Harold looked angrily at his elder brother. "I promised I would not go out of the house, and I didn't."

"Coach-house doesn't count, I suppose," remarked Rupert, who was, I fancy, a little annoyed by the uneasiness we had all felt.

"Don't tease him, my boy," said father, kindly; "let him tell his story in his own fashion."

Thus encouraged, Harold sat down, and told us that he had got into the oak chest to hide.

"I thought, of course, that you would hear me when I called, but you didn't seem to come into that room at all."

"We did go there," said Kathleen; "but you know there is no place to hide there but the cupboard, and that had been left wide open by Rupert when he hid there at the beginning of the game. So we just ran up the stairs, put our heads in and saw that the room and cupboard were empty, and then ran off to what we thought were more likely places."

"Then that's why I did not hear your footsteps. The wood must be fearfully thick. I lay still till I began to feel suffocated, and then I tried to get out. I tried and tried, I pushed with my hands, then I lay on my back and pressed with my knees and kicked with my feet. It wasn't a bit of good, I only hurt myself and got more choky. Then my nose began to bleed, and I gave up trying, and lay with my face to the side of the chest. Oh, it was horrible, auntie! I thought that I should die; and I wondered how long you would be before you found me, and what poor father and mother would say when they heard about it."

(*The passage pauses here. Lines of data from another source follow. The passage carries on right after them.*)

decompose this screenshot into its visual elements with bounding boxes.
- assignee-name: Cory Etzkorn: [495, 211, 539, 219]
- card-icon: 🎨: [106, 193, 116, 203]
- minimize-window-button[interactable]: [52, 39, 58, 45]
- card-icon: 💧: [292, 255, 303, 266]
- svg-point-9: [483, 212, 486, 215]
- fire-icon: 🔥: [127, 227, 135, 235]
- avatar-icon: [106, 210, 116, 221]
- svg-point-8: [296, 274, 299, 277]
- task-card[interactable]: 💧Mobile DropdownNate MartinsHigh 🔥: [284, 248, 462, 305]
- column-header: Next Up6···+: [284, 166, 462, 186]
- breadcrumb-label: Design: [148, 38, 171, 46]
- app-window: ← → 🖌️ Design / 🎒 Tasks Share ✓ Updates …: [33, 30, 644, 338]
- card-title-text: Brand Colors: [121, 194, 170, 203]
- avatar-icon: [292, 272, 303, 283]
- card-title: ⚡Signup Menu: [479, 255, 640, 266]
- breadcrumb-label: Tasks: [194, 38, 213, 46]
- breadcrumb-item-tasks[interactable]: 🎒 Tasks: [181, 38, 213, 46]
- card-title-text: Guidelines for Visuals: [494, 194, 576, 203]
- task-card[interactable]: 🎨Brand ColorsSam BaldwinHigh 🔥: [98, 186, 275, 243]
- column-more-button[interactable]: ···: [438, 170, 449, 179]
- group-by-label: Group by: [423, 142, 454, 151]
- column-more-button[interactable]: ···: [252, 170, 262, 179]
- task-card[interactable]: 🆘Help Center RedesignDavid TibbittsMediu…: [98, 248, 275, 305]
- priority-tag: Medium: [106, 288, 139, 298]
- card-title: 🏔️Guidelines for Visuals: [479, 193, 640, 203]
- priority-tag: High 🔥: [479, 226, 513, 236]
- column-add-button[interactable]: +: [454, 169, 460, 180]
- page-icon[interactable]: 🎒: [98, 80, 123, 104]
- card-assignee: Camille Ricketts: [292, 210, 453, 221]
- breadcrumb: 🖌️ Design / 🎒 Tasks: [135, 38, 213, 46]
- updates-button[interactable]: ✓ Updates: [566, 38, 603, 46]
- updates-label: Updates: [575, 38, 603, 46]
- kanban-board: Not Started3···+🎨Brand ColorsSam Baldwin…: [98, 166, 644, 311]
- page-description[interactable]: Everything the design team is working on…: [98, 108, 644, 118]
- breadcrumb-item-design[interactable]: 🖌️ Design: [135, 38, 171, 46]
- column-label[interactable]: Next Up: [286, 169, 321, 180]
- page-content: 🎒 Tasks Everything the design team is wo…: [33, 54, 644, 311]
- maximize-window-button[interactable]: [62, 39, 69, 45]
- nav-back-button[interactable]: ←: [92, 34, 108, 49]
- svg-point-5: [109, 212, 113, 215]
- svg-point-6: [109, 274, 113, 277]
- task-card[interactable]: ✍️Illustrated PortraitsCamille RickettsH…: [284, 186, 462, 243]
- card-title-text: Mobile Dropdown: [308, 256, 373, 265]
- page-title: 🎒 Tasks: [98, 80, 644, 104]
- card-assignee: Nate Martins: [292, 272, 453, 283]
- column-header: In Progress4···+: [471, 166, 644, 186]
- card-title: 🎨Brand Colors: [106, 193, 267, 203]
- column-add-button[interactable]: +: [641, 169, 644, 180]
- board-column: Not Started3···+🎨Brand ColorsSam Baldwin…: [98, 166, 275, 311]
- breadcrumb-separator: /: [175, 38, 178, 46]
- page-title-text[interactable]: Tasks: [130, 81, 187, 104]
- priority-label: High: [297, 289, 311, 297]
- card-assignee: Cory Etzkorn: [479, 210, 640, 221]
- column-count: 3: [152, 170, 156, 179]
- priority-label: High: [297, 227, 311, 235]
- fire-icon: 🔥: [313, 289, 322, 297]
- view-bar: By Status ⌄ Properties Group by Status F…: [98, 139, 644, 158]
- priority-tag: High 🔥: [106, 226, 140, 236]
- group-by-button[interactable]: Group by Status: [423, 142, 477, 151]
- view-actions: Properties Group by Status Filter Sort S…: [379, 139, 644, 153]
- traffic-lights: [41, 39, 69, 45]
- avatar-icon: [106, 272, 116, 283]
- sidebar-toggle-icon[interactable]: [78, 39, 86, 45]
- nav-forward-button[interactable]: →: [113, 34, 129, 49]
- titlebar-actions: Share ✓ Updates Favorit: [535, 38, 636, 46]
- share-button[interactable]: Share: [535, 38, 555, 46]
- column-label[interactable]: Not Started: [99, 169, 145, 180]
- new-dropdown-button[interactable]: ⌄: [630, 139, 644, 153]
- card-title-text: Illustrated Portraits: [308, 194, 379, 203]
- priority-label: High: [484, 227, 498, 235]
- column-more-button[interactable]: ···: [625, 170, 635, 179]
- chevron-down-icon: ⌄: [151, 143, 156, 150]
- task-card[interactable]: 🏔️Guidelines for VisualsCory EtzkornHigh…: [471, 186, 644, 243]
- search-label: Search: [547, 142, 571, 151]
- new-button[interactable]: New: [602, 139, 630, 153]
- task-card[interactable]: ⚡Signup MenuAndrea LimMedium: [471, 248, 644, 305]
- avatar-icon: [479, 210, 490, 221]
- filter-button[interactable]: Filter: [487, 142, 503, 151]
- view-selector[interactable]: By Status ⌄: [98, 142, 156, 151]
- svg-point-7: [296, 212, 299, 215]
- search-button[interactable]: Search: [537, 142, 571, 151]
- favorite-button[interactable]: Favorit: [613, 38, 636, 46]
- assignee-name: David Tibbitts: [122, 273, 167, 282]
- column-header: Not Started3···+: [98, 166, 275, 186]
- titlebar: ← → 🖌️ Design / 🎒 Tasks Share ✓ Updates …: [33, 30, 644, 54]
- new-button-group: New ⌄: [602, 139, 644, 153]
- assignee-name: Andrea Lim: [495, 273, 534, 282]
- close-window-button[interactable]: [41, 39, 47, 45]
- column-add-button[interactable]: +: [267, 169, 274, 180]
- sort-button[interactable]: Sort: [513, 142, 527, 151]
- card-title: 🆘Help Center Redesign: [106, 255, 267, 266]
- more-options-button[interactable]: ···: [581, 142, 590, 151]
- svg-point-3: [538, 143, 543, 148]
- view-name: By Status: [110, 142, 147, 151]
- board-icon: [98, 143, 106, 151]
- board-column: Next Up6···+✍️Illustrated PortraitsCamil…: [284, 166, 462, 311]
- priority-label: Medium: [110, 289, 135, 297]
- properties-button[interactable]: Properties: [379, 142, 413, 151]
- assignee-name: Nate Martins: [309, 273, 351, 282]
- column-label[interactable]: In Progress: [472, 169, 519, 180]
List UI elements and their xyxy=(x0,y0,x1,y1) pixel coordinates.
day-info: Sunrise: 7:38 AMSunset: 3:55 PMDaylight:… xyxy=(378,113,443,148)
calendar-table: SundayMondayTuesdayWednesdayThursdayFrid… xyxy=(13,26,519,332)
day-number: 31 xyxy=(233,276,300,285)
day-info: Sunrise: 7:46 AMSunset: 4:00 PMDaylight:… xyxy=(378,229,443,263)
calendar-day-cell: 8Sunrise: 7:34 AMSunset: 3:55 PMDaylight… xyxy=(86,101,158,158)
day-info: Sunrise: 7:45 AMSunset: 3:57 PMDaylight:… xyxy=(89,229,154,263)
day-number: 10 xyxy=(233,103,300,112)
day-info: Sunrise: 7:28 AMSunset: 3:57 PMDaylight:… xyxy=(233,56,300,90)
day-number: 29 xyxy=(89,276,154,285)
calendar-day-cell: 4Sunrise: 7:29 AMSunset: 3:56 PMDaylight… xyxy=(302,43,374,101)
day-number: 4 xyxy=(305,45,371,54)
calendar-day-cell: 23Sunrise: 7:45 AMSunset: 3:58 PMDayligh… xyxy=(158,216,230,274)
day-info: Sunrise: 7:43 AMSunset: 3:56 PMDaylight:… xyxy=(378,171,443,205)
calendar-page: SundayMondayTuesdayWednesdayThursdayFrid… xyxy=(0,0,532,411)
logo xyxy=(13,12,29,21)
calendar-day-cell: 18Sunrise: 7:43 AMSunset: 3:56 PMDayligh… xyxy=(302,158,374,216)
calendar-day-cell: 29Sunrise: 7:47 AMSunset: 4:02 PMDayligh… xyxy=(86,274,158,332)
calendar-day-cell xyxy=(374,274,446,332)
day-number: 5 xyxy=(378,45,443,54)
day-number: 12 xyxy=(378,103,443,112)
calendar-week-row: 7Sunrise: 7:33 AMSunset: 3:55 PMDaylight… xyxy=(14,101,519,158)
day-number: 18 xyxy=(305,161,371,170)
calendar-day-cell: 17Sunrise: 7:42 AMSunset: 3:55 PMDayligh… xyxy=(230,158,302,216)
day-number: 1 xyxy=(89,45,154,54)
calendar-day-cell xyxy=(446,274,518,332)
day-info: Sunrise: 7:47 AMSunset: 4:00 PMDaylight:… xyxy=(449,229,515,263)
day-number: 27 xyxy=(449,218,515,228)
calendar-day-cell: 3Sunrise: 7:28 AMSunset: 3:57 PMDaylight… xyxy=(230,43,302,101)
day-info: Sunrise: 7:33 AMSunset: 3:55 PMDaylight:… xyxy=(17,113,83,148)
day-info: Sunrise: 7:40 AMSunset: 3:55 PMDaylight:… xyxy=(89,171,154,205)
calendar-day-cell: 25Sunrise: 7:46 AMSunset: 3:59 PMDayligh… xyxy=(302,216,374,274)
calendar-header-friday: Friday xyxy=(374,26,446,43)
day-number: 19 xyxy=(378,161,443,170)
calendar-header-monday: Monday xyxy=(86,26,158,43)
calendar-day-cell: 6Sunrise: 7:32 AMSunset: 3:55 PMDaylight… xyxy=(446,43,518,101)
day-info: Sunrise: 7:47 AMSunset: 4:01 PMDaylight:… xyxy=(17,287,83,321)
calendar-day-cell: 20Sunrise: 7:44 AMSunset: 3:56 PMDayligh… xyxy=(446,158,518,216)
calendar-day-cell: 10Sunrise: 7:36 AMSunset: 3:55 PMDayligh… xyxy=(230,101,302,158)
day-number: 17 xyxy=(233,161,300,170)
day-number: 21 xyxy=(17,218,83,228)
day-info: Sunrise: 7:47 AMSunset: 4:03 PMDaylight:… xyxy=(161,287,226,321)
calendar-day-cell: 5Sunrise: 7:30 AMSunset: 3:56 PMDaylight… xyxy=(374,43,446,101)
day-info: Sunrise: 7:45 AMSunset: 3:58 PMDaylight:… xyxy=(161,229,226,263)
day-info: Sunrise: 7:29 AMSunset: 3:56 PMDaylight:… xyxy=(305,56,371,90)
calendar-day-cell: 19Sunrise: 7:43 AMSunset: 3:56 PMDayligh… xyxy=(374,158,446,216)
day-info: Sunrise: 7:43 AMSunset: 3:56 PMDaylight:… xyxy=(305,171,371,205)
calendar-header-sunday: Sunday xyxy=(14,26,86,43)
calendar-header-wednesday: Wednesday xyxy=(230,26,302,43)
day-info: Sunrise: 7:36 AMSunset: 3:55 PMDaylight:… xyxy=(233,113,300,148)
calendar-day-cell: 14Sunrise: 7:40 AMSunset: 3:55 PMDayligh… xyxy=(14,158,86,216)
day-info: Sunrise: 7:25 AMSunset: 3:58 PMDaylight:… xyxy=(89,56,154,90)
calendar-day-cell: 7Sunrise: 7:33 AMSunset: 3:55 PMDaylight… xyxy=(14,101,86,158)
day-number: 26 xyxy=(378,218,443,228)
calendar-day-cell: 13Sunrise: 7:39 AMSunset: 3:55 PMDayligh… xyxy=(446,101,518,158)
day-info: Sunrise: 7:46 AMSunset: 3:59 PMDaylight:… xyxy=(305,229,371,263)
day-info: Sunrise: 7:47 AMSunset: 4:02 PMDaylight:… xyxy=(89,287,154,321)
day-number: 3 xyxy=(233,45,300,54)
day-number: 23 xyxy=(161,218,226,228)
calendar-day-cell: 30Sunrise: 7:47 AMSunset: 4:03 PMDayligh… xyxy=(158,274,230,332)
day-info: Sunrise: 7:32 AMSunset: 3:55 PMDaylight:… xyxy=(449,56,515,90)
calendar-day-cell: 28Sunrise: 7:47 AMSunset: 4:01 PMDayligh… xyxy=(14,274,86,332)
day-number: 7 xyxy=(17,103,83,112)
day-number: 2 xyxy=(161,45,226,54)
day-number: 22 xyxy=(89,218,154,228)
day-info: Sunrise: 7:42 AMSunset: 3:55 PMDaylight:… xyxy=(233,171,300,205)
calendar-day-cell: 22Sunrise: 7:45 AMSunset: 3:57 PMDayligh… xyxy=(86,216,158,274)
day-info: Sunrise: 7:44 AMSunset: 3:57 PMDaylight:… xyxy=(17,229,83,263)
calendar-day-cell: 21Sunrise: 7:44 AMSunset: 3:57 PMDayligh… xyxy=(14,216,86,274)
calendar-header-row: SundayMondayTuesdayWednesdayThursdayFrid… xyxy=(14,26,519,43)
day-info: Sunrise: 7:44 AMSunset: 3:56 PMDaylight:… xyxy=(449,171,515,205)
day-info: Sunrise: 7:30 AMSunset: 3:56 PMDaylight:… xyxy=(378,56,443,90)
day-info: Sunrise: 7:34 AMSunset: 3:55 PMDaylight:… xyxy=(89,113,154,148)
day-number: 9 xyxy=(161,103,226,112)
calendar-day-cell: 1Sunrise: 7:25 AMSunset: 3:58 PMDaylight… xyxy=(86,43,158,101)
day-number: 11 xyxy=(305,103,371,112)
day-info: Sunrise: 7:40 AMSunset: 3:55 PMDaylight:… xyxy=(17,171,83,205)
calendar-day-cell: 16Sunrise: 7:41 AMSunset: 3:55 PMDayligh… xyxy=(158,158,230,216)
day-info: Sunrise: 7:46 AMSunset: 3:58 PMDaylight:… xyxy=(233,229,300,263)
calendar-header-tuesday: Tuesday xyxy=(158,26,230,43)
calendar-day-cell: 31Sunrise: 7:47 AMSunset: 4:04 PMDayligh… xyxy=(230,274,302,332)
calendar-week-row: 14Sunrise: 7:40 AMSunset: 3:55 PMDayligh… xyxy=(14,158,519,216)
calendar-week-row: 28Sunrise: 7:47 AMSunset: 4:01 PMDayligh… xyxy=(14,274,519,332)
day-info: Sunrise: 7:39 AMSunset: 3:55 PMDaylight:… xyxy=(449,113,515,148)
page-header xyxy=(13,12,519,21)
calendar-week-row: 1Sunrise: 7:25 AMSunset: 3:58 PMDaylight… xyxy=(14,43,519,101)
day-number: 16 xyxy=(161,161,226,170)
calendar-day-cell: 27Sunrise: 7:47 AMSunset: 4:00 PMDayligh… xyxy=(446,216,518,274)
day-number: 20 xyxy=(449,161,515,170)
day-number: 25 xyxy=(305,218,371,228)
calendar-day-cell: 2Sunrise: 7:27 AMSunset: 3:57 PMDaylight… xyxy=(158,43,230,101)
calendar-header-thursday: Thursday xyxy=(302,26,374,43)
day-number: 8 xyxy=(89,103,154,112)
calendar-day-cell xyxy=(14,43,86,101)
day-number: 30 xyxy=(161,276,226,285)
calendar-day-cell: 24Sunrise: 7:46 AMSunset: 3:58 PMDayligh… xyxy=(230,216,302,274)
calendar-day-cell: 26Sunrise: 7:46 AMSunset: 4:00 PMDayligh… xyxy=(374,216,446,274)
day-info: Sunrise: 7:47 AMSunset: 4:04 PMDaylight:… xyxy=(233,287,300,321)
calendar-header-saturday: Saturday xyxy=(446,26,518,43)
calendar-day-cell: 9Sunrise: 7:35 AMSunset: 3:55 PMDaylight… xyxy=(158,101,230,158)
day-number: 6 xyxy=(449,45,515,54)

"There, there, don't pile it on," said Jack, rubbing his hand across his eyes; "tell us how you got out, that's what we want to know. Anyone could get in and be choked; but it's a regular Maskelyne and Cooke's dodge to get out again instead."

"I can't tell you, I don't remember anything till I woke up in bed in a strange room. I know now it was Robert's. Your new man gave me a sandwich and something out of a little bottle, and I——"

"My new man?" repeated father, with his eyes wide open. "Why, I haven't one in the place that has been here less than five years."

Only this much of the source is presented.